Median and 25th−75th percentile for sEng levels at presentation stratified by diagnosis. All diagnoses were ascertained 2weeks after presentation. All p values presented on the figure are compared to those without a diagnosis at 2weeks (“normal”, reference). The median (25th, 75th percentile) of sEng (ng/ml) for each group are as follows: Normal = 4.8 (3.5, 7.1), PE = 30.2 (12.7, 55.7), gestational HTN = 6.2 (4.5, 14.0), chronic HTN = 4.6 (3.0, 9.4). B: Distribution of sEng levels at initial presentation according to adverse outcomes ascertained at 2 weeks. Median and 25th−75th percentile for sEng levels at presentation stratified by adverse outcomes. All outcomes were ascertained 2weeks after presentation. All p values presented on the figure are compared to those without an adverse outcome at 2weeks (“normal”, reference).
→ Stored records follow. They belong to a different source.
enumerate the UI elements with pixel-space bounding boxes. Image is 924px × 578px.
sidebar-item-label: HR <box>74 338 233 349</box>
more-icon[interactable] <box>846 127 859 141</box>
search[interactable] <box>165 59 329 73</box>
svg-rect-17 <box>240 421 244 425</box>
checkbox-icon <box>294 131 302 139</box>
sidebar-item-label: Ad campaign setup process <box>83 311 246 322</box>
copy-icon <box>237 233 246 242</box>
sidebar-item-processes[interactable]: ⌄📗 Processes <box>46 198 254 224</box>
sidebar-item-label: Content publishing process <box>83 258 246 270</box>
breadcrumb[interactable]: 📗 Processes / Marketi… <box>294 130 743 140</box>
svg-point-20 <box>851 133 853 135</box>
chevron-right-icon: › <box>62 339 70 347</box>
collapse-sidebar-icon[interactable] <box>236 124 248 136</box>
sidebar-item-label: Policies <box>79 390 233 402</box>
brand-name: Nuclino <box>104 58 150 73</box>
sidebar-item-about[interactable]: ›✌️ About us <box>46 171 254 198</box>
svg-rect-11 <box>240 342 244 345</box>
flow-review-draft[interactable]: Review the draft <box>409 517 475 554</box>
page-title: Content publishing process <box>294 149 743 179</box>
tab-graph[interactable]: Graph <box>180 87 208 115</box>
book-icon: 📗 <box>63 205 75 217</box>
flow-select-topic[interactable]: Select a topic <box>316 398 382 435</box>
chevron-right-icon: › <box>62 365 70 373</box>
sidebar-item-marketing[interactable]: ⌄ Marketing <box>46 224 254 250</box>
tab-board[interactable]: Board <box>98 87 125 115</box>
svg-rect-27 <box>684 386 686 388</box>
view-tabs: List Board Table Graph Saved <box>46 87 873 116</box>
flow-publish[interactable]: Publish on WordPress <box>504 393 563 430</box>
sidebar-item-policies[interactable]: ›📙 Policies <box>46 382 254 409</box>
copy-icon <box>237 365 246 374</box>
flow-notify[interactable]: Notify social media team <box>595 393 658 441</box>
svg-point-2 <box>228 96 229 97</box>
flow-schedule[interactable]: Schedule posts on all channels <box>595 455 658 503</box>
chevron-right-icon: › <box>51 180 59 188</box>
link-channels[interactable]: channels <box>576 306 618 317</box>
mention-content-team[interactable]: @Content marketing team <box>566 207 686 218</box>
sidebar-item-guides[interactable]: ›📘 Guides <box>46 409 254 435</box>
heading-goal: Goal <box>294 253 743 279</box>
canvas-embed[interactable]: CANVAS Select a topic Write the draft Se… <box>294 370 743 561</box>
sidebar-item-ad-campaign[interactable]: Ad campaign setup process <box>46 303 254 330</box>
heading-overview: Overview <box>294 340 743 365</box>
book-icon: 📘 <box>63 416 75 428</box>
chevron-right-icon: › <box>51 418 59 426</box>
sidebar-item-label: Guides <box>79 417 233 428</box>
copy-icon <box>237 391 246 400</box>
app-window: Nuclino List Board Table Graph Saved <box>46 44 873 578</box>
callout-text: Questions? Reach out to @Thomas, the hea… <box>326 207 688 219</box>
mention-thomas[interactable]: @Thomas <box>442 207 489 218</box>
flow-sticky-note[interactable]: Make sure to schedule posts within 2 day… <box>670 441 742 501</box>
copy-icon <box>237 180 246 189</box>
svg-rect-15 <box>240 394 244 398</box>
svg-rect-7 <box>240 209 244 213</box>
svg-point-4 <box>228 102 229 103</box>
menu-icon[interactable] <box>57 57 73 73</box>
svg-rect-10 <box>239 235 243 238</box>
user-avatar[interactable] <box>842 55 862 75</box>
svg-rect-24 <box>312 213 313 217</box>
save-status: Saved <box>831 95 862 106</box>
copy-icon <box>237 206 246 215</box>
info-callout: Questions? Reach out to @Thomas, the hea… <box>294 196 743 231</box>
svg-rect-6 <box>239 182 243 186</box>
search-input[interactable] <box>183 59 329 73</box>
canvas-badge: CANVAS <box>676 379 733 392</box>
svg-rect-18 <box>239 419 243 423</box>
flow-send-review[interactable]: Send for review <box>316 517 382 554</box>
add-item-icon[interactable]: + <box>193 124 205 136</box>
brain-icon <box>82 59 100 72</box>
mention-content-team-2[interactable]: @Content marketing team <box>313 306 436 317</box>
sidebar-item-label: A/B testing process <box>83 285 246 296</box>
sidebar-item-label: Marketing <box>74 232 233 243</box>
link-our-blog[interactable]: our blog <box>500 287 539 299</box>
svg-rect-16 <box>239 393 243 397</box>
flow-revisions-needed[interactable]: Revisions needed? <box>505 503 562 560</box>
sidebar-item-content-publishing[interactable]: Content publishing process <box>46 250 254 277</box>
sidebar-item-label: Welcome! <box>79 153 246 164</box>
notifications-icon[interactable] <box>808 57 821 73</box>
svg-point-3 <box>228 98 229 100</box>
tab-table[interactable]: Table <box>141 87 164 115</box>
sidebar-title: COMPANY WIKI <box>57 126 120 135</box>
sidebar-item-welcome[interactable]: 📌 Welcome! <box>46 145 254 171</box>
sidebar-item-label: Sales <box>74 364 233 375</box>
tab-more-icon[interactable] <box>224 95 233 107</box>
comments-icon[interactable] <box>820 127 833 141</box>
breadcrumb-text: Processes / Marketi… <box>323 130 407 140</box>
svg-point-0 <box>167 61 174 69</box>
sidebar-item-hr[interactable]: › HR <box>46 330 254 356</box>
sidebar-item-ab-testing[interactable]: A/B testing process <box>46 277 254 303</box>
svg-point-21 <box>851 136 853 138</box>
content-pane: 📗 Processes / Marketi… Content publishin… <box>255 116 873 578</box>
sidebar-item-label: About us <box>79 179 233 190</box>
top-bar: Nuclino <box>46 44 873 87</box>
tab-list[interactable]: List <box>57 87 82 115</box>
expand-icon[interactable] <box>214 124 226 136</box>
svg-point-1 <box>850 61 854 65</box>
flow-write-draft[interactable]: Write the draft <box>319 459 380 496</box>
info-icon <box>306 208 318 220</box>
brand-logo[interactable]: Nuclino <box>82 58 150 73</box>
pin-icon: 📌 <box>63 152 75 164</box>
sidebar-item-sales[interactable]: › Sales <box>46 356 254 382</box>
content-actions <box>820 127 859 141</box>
The median (25th, 75th percentile) of sEng (ng/ml) for each group are as follows: No adverse outcome = 4.8 (3.2, 8.6), adverse outcome = 32.3 (18.1, 55.8), elevated liver function tests/low platelets = 32.9 (21.8, 40.0), small for gestational age (SGA) = 69.9 (32.8, 99.0), abruption = 22.2 (21.8, 38.2).
Figure 2
Figure 2. sEng levels and predictive risk of adverse outcome.
The cumulative predicted risk of adverse outcomes at different levels of sEng. The sample sizes shown below the figure represent the number of patients at risk for each 20ng/ml increment of sEng.
Figure 3
Figure 3. Kaplan-Meier estimates of time to delivery according to sEng quartiles.
Kaplan-Meier survival function for time to delivery in all participants by quartile of sEng is depicted. Subjects remained in the analysis until delivery. Univariate Cox Proportional Hazard Models showed quartiles 3 and 4 of sEng had a significantly higher risk of early delivery (HR: 3.14, 95% CI: 1.99−4.98 and HR: 14.96, 95% CI: 8.73−25.62; both p<0.0001) compared to the lowest quartile. The second quartile showed no significant differences in time to delivery compared to quartile 1 (p = 0.07).
Figure 4
Figure 4. Correlation between sFlt1 and sEng (panel A) and between PlGF and sEng (Panel B).
Variables were natural log transformed and p-values were derived from Pearson correlation coefficients.